P·P·O·W is pleased to present Robin F. Williams’ Out Lookers. Known for her large-scale paintings of stylized, sentient, yet ambiguously generated female figures, Williams employs a variety of techniques, including oil, airbrush, poured paint, marbling, and staining of raw canvas to create deeply textured and complexly constructed paintings. Building upon previous visual investigations into the coded narratives of American media, Out Lookers extends Williams’ oeuvre into the supernatural with a new cohort of ghosts, cryptids, witches, and trolls. The paranormal subjects on view in this exhibition serve as prisms, casting light on a spectrum of female identities that contemporary society has all too often mistrusted, scapegoated, and demonized.

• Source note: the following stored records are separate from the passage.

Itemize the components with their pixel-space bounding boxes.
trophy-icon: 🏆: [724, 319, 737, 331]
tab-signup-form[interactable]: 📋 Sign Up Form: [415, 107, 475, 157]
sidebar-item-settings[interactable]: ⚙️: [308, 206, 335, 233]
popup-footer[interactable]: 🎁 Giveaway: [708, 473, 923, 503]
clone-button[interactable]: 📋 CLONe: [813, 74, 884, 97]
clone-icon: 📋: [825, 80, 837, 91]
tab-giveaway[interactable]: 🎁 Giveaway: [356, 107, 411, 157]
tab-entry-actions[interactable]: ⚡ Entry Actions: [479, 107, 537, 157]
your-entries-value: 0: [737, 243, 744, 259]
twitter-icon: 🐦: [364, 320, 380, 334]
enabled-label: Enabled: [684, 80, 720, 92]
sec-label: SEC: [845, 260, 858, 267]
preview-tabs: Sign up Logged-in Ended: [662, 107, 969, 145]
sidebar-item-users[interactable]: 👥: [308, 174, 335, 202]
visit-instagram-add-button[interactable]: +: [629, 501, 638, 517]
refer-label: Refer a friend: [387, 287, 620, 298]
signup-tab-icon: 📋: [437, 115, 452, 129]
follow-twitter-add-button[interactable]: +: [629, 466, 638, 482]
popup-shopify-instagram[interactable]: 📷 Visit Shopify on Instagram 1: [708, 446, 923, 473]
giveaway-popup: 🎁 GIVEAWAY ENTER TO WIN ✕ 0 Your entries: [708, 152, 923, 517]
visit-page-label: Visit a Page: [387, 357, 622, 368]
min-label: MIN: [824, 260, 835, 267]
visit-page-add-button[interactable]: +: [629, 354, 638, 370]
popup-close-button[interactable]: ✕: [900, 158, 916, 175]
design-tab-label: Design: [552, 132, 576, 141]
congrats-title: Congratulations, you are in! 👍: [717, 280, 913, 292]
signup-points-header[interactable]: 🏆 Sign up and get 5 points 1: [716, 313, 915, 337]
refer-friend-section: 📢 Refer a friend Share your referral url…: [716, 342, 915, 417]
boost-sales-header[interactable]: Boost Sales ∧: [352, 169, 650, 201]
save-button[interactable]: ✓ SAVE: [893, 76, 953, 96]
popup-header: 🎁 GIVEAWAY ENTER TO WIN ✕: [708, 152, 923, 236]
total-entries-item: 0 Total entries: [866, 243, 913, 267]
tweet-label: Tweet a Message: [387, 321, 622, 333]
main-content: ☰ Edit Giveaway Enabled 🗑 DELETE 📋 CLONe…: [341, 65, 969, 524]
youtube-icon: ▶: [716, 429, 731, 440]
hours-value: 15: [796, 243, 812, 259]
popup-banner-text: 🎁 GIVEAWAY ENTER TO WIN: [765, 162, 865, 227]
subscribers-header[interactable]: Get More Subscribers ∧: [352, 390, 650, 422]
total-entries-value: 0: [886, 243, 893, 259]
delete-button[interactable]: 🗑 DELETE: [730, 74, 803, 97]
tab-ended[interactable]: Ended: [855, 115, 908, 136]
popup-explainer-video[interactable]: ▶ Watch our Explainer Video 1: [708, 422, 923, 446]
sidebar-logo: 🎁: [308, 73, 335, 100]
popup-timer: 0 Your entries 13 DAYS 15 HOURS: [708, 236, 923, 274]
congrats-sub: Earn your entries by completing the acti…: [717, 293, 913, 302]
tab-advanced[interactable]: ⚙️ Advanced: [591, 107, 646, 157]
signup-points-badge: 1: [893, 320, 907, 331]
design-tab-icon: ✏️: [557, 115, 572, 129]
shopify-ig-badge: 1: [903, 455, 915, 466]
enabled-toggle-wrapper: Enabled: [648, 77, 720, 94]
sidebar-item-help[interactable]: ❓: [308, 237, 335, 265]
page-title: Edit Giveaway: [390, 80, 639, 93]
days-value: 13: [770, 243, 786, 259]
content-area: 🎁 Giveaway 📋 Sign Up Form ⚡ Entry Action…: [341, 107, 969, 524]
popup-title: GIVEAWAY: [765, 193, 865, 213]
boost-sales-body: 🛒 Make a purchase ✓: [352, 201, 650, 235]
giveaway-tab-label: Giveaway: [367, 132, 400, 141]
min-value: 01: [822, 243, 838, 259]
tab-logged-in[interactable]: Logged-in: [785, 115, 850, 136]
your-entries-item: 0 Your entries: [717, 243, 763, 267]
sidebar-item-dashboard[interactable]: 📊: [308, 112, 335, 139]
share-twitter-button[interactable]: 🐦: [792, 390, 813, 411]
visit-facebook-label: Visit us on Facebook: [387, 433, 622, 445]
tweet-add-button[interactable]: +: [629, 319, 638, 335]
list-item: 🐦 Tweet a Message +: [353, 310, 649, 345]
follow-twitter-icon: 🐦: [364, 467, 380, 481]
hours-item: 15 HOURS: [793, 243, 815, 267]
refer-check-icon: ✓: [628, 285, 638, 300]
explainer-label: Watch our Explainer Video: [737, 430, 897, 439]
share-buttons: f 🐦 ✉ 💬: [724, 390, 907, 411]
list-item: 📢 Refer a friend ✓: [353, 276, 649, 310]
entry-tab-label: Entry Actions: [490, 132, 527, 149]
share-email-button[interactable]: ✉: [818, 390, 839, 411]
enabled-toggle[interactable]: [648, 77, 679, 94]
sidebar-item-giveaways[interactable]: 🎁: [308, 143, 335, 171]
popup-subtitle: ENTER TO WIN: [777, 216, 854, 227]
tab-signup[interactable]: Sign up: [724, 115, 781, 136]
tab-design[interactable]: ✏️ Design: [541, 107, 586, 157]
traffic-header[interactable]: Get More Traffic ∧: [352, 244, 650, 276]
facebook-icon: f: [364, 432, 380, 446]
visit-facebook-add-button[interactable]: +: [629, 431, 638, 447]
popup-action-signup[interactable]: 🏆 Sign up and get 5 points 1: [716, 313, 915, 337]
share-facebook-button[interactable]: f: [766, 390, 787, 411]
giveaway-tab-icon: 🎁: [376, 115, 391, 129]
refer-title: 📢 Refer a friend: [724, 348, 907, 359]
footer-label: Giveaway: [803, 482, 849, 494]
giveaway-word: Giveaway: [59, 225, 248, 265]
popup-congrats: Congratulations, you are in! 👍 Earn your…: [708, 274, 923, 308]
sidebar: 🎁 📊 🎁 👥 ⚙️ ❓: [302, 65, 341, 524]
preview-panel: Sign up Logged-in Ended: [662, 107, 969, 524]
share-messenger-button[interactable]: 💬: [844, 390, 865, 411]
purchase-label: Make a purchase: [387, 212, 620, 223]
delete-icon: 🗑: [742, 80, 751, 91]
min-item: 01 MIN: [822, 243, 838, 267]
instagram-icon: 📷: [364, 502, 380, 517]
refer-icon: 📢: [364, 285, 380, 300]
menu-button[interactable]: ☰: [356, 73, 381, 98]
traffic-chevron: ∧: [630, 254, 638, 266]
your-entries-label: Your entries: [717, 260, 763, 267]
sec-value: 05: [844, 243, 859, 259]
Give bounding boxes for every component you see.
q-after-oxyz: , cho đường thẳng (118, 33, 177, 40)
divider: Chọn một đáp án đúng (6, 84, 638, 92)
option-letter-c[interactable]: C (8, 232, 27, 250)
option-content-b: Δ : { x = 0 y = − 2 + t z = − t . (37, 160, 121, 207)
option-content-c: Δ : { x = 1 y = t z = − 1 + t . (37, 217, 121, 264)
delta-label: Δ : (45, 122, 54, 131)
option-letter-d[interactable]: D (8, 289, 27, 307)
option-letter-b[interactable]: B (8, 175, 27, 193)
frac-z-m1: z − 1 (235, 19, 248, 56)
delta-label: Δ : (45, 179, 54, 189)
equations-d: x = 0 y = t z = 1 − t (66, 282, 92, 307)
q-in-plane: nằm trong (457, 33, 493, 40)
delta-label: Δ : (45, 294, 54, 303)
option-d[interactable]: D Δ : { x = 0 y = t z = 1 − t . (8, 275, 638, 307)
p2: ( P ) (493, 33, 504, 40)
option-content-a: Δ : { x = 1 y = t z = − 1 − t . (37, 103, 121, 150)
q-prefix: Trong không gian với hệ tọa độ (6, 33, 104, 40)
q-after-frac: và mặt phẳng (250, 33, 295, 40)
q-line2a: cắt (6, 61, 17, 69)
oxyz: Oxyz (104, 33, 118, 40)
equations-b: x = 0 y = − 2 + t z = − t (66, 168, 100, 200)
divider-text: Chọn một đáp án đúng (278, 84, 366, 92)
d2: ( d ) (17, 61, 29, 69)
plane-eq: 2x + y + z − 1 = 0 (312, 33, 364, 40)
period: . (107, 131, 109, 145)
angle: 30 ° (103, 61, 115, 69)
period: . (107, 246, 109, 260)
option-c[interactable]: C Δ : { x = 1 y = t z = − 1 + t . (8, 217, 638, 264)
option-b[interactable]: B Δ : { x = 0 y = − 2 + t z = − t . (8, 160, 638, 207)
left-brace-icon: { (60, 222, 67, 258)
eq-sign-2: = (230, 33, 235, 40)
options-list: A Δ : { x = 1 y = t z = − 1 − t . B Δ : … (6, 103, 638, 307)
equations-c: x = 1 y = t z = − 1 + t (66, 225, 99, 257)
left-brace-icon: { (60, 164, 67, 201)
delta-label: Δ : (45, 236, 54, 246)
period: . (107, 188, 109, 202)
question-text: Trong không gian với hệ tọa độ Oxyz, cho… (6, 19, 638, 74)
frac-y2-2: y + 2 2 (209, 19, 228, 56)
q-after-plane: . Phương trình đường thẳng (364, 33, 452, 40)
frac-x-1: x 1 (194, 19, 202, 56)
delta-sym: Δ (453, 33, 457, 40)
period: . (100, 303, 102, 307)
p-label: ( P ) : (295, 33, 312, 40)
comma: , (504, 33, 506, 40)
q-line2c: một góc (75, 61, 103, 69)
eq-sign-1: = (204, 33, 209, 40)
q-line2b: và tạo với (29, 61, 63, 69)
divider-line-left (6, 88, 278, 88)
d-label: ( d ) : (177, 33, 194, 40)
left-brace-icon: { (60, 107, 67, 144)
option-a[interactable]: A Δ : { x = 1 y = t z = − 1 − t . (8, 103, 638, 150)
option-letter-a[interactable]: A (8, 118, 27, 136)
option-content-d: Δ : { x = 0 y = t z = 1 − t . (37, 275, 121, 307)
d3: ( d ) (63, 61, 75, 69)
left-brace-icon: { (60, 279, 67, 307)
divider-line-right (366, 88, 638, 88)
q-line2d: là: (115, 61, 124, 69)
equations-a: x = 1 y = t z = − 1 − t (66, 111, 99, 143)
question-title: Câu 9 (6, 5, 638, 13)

Combining a masterful technical understanding with an innate sense of curiosity, Williams imbues her atmospheric portraits with a distinctly contemporary sensibility. Williams draws much of her inspiration from social media platforms such as Instagram, TikTok and YouTube. This new frontier for what Williams defines as contemporary folk art enriches her already layered approach to painting. Using an assortment of materials, including Flashe vinyl paint which gives a matte effect often used for industrial signage, Williams fuses practices from these social media channels with references to early modernism, pop culture, advertising, and cinema, to challenge the systemic conventions around representations of women.
Ebbing between abstraction and figuration, Williams subverts the conventional figure-ground relationship to transform restrictive female tropes into expanded matrices that transcend the body. Williams’ assembly of apparitions reclaim their consciousness, gazing outward at the viewer, they do not seek to be known. Williams explains, “Their bodies are windows into systems. They are unsolid and can’t be understood or blamed, but instead reveal something bigger than themselves.” In Out Lookers, Williams explores the flawed, malicious, menacing, and wild female characters from B-movies and cult classics which tend to argue that the flaws of women are inherently more dangerous than the flaws of men. “They make tidy stories out of this belief,” Williams asserts. “My paintings are looking to untidy those stories and test these cultural contradictions.”
Subverting these cultural contradictions and fundamentalist dichotomies surrounding women’s bodies, Williams also examines the parallels between the policing of non-binary identities and the rampant destruction of our broader ecological body. Aligning with Williams commitment to environmental justice, Out Lookers marks the first carbon-conscious exhibition at P·P·O·W. As part of ongoing efforts to support Galleries Commit and a climate-conscious future, P·P·O·W will track the carbon output throughout the planning and execution of Williams’ Out Lookers. At the end of the show, the gallery will make a donation to permanent, old-growth forest conservation with Galleries Commit x Art to Acres. To learn more about Galleries Commit, and sustainable gallery practices please click here.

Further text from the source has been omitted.